You’ll hear it over and over, “Get on Social Media.” But there are some problems with promoting on social channels like Facebook, Twitter, and aggregation sites like Reddit. If people feel like you promote too much, and give them no deals or content of value they may ignore you, or worse, remove you as a contact. So how do you balance self-promotion with cultivating an online relationship with your audience? Well the answer is use good sense and tread lightly.
Facebook is arguably the largest and most efficient way for many businesses and services to stay in contact with their consumers. It opens avenues for discussion which helps promote brand loyalty, and lets users share their approval or use of your product or service with their own friends. That kind of mixed audience marketing can be priceless for many businesses.

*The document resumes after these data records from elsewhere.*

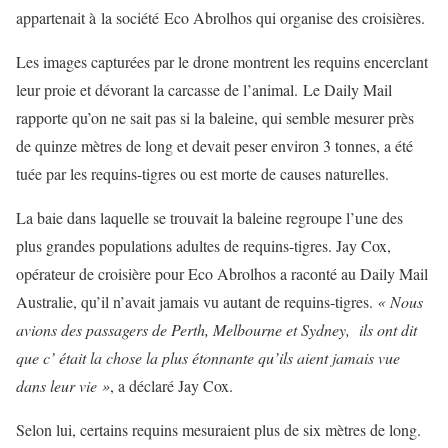
appartenait à la société Eco Abrolhos qui organise des croisières.
Les images capturées par le drone montrent les requins encerclant
leur proie et dévorant la carcasse de l’animal. Le Daily Mail
rapporte qu’on ne sait pas si la baleine, qui semble mesurer près
de quinze mètres de long et devait peser environ 3 tonnes, a été
tuée par les requins-tigres ou est morte de causes naturelles.
La baie dans laquelle se trouvait la baleine regroupe l’une des
plus grandes populations adultes de requins-tigres. Jay Cox,
opérateur de croisière pour Eco Abrolhos a raconté au Daily Mail
Australie, qu’il n’avait jamais vu autant de requins-tigres.
« Nous
avions des passagers de Perth, Melbourne et Sydney, ils ont dit
que c’ était la chose la plus étonnante qu’ils aient jamais vue
dans leur vie »
, a déclaré Jay Cox.
Selon lui, certains requins mesuraient plus de six mètres de long.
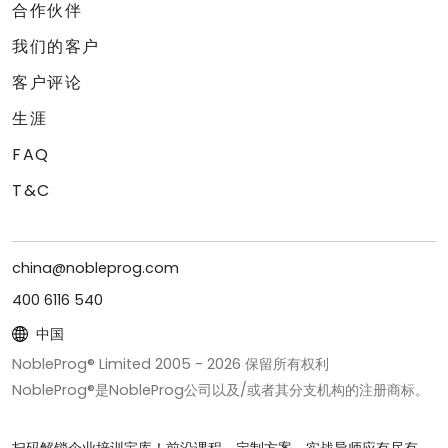
合作伙伴
我们的客户
客户评论
生涯
FAQ
T&C
china@nobleprog.com
400 6116 540
中国
NobleProg® Limited 2005 -
2026
保留所有权利
NobleProg®是NobleProg公司以及/或者其分支机构的注册商标。
扫码解锁企业培训宝库！前沿课程、定制方案、实战导师应有尽有。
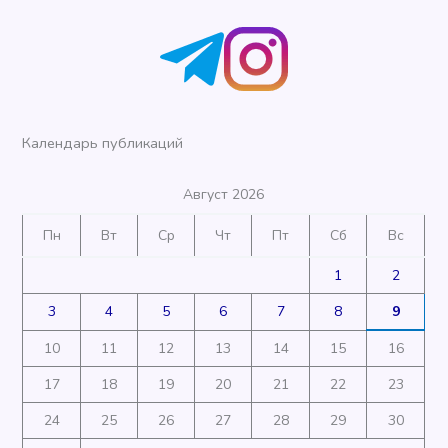
Календарь публикаций
Август 2026
Пн
Вт
Ср
Чт
Пт
Сб
Вс
1
2
3
4
5
6
7
8
9
10
11
12
13
14
15
16
17
18
19
20
21
22
23
24
25
26
27
28
29
30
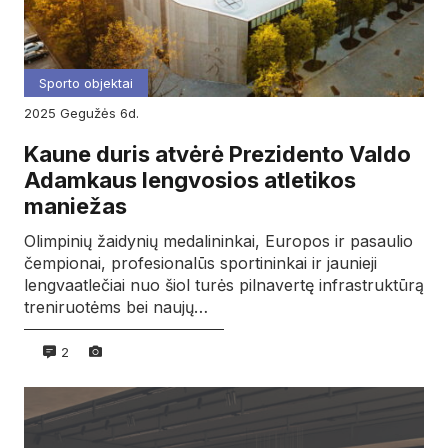
Sporto objektai
2025
gegužės
6d.
Kaune duris atvėrė Prezidento Valdo
Adamkaus lengvosios atletikos
maniežas
Olimpinių žaidynių medalininkai, Europos ir pasaulio
čempionai, profesionalūs sportininkai ir jaunieji
lengvaatlečiai nuo šiol turės pilnavertę infrastruktūrą
treniruotėms bei naujų…
2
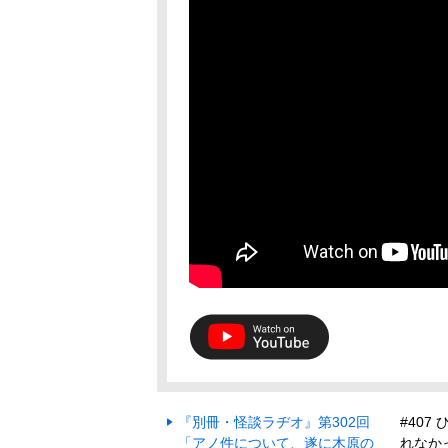
『別冊・怪談ラヂオ』第302回
#40
「アノ件について、遂に木原の
れなか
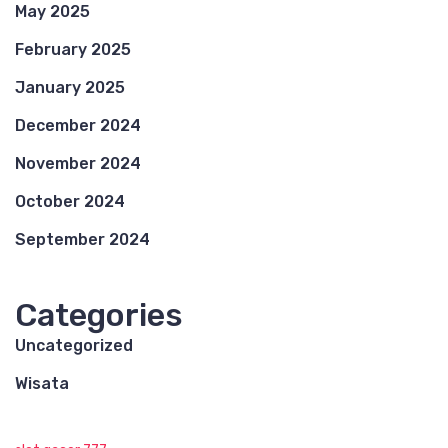
May 2025
February 2025
January 2025
December 2024
November 2024
October 2024
September 2024
Categories
Uncategorized
Wisata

The downside of Facebook is that unlike traditional advertising where you may only have their ears and eyes for a minute or two, Facebook is a permanent relationship where they’re allowing you to advertise to them as long as you’re their friend. What people want is information that is worthwhile. Sharing coupons, deals, and contests is the best way to give them value for their friendship. Keep communication open, and respond to them when you can. It’s best not to treat them as a regular audience you need to advertise to. They know who you are, and they’ve made the conscious effort to follow you. Reward them, and go easy on them, since repetitive advertising will turn them off, and you’ll do more harm than good.
Reddit has been around since 2005, and it was fun then, and since the “Great Reddit Migration from Digg” event in 2010 it’s become the web’s largest bastion for discussion on everything from politics, to technology, to pictures of cats. You can share a link to your own blog or website in different subreddits which are individual boards ranging through a series of topics, or make a self post where you can discuss your service or pertinent information about it. Reddit uses a voting system where users can upvote content they like, and downvote content they don’t like.
The best advice I could give any business owner who wants to take advantage of Reddit to reach their base is to spend some time using it. Learn about the culture, what works, and what doesn’t work with a private account before venturing in representing your business. Reddit isn’t built for advertising, and users will downvote you to oblivion extremely fast if you aren’t careful. Discuss something relevant about your business that could be used as interesting news to people, or allow them to take advantage of a service that people in that particular field could use.
Ultimately your goal online should be giving useful information to people who are interested in hearing it. Traditional and web advertising should be used for everyone else. Don’t ever mistake the two, or you’ll end up damaging your brand. Play it safe, and always try to post pictures of cats.